Conditional well-posedness and data-driven method for identifying the dynamic source in a coupled diffusion system from one single boundary measurement
Chunlong Sun, Mengmeng Zhang, Zhidong Zhang

TL;DR
This paper addresses the inverse problem of recovering dynamic fluorophore distributions in tissue from a single boundary measurement, establishing theoretical uniqueness and stability, and proposing DNN-based reconstruction algorithms with numerical validation.
Contribution
It introduces a new theoretical framework for the inverse problem in FDOT, including a uniqueness theorem and conditional stability, and develops data-driven neural network methods for practical reconstruction.
Findings
Proved uniqueness of the inverse problem.

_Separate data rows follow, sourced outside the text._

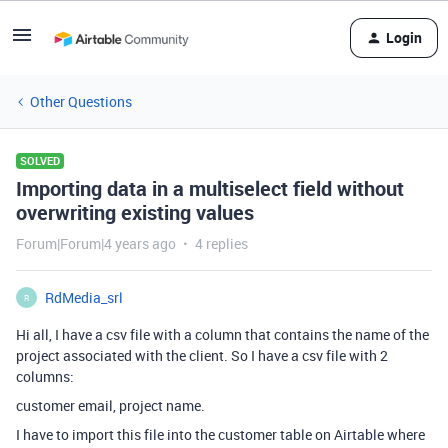
Login
Other Questions
SOLVED
Importing data in a multiselect field without
overwriting existing values
Forum|Forum|4 years ago
4 replies
RdMedia_srl
R
Hi all, I have a csv file with a column that contains the name of the
project associated with the client. So I have a csv file with 2
columns:
customer email, project name.
I have to import this file into the customer table on Airtable where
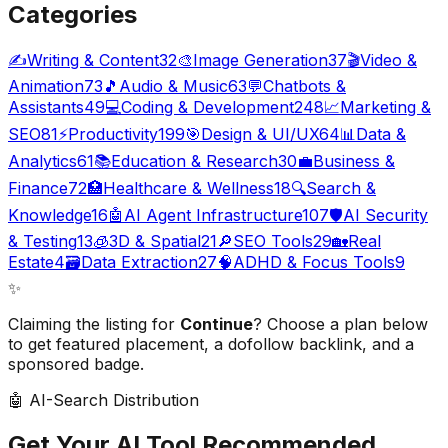
Categories
✍️
Writing & Content
32
🎨
Image Generation
37
🎬
Video &
Animation
73
🎵
Audio & Music
63
💬
Chatbots &
Assistants
49
💻
Coding & Development
248
📈
Marketing &
SEO
81
⚡
Productivity
199
🎯
Design & UI/UX
64
📊
Data &
Analytics
61
📚
Education & Research
30
💼
Business &
Finance
72
🏥
Healthcare & Wellness
18
🔍
Search &
Knowledge
16
🤖
AI Agent Infrastructure
107
🛡️
AI Security
& Testing
13
🧊
3D & Spatial
21
🔎
SEO Tools
29
🏡
Real
Estate
4
🗃️
Data Extraction
27
🧠
ADHD & Focus Tools
9
✨
Claiming the listing for
Continue
? Choose a plan below
to get featured placement, a dofollow backlink, and a
sponsored badge.
🤖 AI-Search Distribution
Get Your AI Tool
Recommended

Established Lipschitz-type conditional stability.
Demonstrated effective numerical reconstructions.
Abstract
This work considers the inverse dynamic source problem arising from the time-domain fluorescence diffuse optical tomography (FDOT). We recover the dynamic distributions of fluorophores in biological tissue by the one single boundary measurement in finite time domain. We build the uniqueness theorem of this inverse problem. After that, we introduce a weighted norm and establish the conditional stability of Lipschitz type for the inverse problem by this weighted norm. The numerical inversions are considered under the framework of the deep neural networks (DNNs). We establish the generalization error estimates rigorously derived from Lipschitz conditional stability of inverse problem. Finally, we propose the reconstruction algorithms and give several numerical examples illustrating the performance of the proposed inversion schemes.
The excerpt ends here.